Pseudarthrose nach Scaphoidfraktur
Nach einem Sturz aus Dezember 2005 wurde bei meinem Mandanten eine Scaphoidfraktur der rechten Handwurzel sowie eine Calcaneusfraktur links diagnostiziert. Die Operation der Handwurzelfraktur fand noch im Dezember 2005 in Form einer offenen Reposition mit Schraubenosteosynthese des Scaphoids statt. Die ambulante Anschlussbehandlung erfolgte durch einen niedergelassenen Arzt. Am 20.02.2006 fand bei diesem Arzt die letzte Vorstellung statt, wobei zwischen den Parteien des späteren Rechtsstreits streitig war, ob anlässlich dieser letzten Vorstellung ein Hinweis auf einen Kontrolltermin erfolgte. Mein Mandant trug vor, dass ein solcher Hinweis nicht erfolgte, im Gegenteil vielmehr der Arzt sagte, dass er nicht mehr wiederzukommen bräuchte. Unstreitig war auf dem letzten, an jenem Tag gefertigten Röntgenbild der Bruchspalt noch andeutungsweise darstellbar.
Im Frühjahr 2007 stellten sich Beschwerden im Bereich des rechten Handgelenks ein. Mein Mandant litt unter Bewegungseinschränkungen, dauerhaften, verschieden starken Schmerzen und unter Wetterfühligkeit. Im Juli 2007 diagnostizierte ein anderer niedergelassener Arzt eine Pseudarthrose (Falschgelenk) mit Verdacht auf Osteonekrose des Os naviculare. Im November 2007 stellte sich mein Mandant in der MHH vor, wo man anhand einer Röntgenaufnahme eine deutliche Fehlstellung des Lunatums rechts und weiterhin die Pseudarthrose im mittleren Drittel erkannte. Im Februar 2008 kam es zur operativen Resektion der Pseudarthrose mit Implantation eines Beckenkammspans. Gleichzeitig nahm man eine Teildenervierung des radialen Handgelenks nach Wilhelm vor. Trotzdem persistierten bei meinem Mandanten starke Schmerzen, eine Bewegungsbeeinträchtigung sowie schmerzhafte Wetterfühligkeit im rechten Handgelenk. Sportlichen Tätigkeiten, die er zuvor ausübte, kann er nicht mehr nachgehen. Dazu zählen Wurfsportarten im Allgemeinen und Badminton im Besonderen. Außerdem kann er nicht mehr Fußballtorwart sein und auch nicht mehr im Fitnessstudio trainieren. Vor dem Landgericht Bielefeld erhob ich deshalb Klage auf Zahlung eines angemessenen Schmerzensgeldes mit einer Mindestvorstellung von € 9.000,- und beantragte gleichzeitig, die Ersatzpflicht für weitere künftige Schäden festzustellen.
Insbesondere habe ich gegen den Arzt, der am 20.02.2006 meinen Mandanten ohne besonderen Hinweis entließ, die Rüge erhoben, dass er keinen Termin für eine Wiedervorstellung gegeben hatte. Es handelt sich hierbei um die Frage der therapeutischen Aufklärung / Sicherungsaufklärung als typischen Unterfall des ärztlichen Behandlungsfehlers. Hierunter versteht man die zur Sicherstellung des Behandlungserfolgs notwendige Erteilung von Schutz- und Warnhinweisen zur Mitwirkung an der Heilung und zur Vermeidung möglicher Selbstgefährdung. Insbesondere zählt hierzu auch die Vereinbarung eines Termins zur Wiedervorstellung, der unabhängig von einer Beurteilung des Befunds durch den Patienten selbst ist, verbunden mit einem verständlichen und klaren Hinweis auf die Bedeutung für die Gesundheit des Patienten.

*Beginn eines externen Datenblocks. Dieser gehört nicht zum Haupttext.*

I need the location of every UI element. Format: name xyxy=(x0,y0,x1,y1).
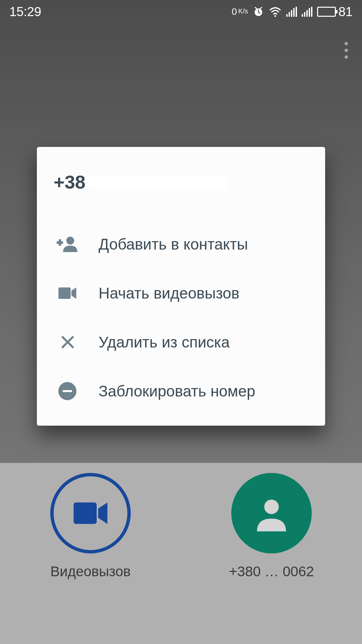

In dem Verfahren konnte mein Mandant erfolgreich und nachweisbar die Rüge einer nachträglichen Manipulation der Krankendokumentation erheben und noch vor Einholung eines Sachverständigengutachtens unterbreitete das Landgericht Bielefeld den Vorschlag, dass mein Mandant eine Abfindungszahlung in Höhe von € 8.000,- zur gütlichen Beilegung des Rechtsstreits erhält. Damit erklärten sich alle Prozessbeteiligten einverstanden, sodass die Angelegenheit im Februar 2011 beendet werden konnte (LG Bielefeld 4 O 504/09).